Volume 557, September 2013
|Number of page(s)||4|
|Published online||15 August 2013|
Chromospheric evaporation in sympathetic coronal bright points
1 Key Laboratory for Dark Matter and Space Science, Purple Mountain Observatory, CAS, 210008 Nanjing, PR China
2 Key Lab of Modern Astronomy and Astrophysics, Ministry of Education, PR China
Received: 17 May 2013
Accepted: 26 July 2013
Context. Chromospheric evaporation is a key process in solar flares that has been extensively investigated using spectroscopic observations. However, direct soft X-ray (SXR) imaging of the process is rare, especially in remote brightenings associated with the primary flares that have recently attracted a great deal of attention.

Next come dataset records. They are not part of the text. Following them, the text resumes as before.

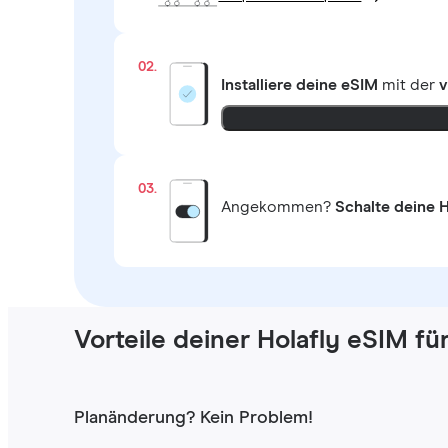
02.
Installiere deine eSIM
mit der
v
03.
Angekommen?
Schalte deine H
Vorteile deiner Holafly eSIM fü
Planänderung? Kein Problem!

Aims. We intend to find the evidence for chromospheric evaporation and figure out the cause of the process in sympathetic coronal bright points (CBPs), i.e., remote brightenings induced by the primary CBP.

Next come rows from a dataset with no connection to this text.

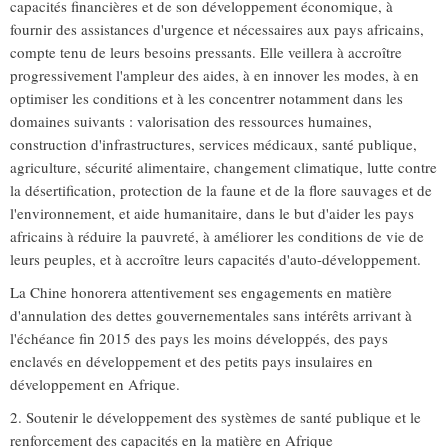
capacités financières et de son développement économique, à
fournir des assistances d'urgence et nécessaires aux pays africains,
compte tenu de leurs besoins pressants. Elle veillera à accroître
progressivement l'ampleur des aides, à en innover les modes, à en
optimiser les conditions et à les concentrer notamment dans les
domaines suivants : valorisation des ressources humaines,
construction d'infrastructures, services médicaux, santé publique,
agriculture, sécurité alimentaire, changement climatique, lutte contre
la désertification, protection de la faune et de la flore sauvages et de
l'environnement, et aide humanitaire, dans le but d'aider les pays
africains à réduire la pauvreté, à améliorer les conditions de vie de
leurs peuples, et à accroître leurs capacités d'auto-développement.
La Chine honorera attentivement ses engagements en matière
d'annulation des dettes gouvernementales sans intérêts arrivant à
l'échéance fin 2015 des pays les moins développés, des pays
enclavés en développement et des petits pays insulaires en
développement en Afrique.
2. Soutenir le développement des systèmes de santé publique et le
renforcement des capacités en la matière en Afrique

Methods. We utilised the high-cadence and high-resolution SXR observations of CBPs from the X-ray Telescope (XRT) aboard the Hinode spacecraft on 2009 August 23.
Results. We discovered a thermal conduction front propagating from the primary CBP (hereafter BP1) to the first of the sympathetic CBPs (hereafter BP2) that is 60″ away from BP1. The apparent velocity of the thermal conduction is ~138 km s-1. Afterwards, hot plasma flowed upwards into the loop connecting BP1 and BP2 at a speed of ~76 km s-1, a clear signature of chromospheric evaporation. Similar upflow was also observed in the loop connecting BP1 and the other sympathetic CBP (hereafter BP3) that is 80″ away from BP1, though less significant than BP2. The apparent velocity of the upflow is ~47 km s-1. The thermal conduction front propagating from BP1 to BP3 was not well identified except for the jet-like motion also originating from BP1.
Conclusions. We propose that the gentle chromospheric evaporation in the sympathetic CBPs were caused by thermal conduction originating from the primary CBP.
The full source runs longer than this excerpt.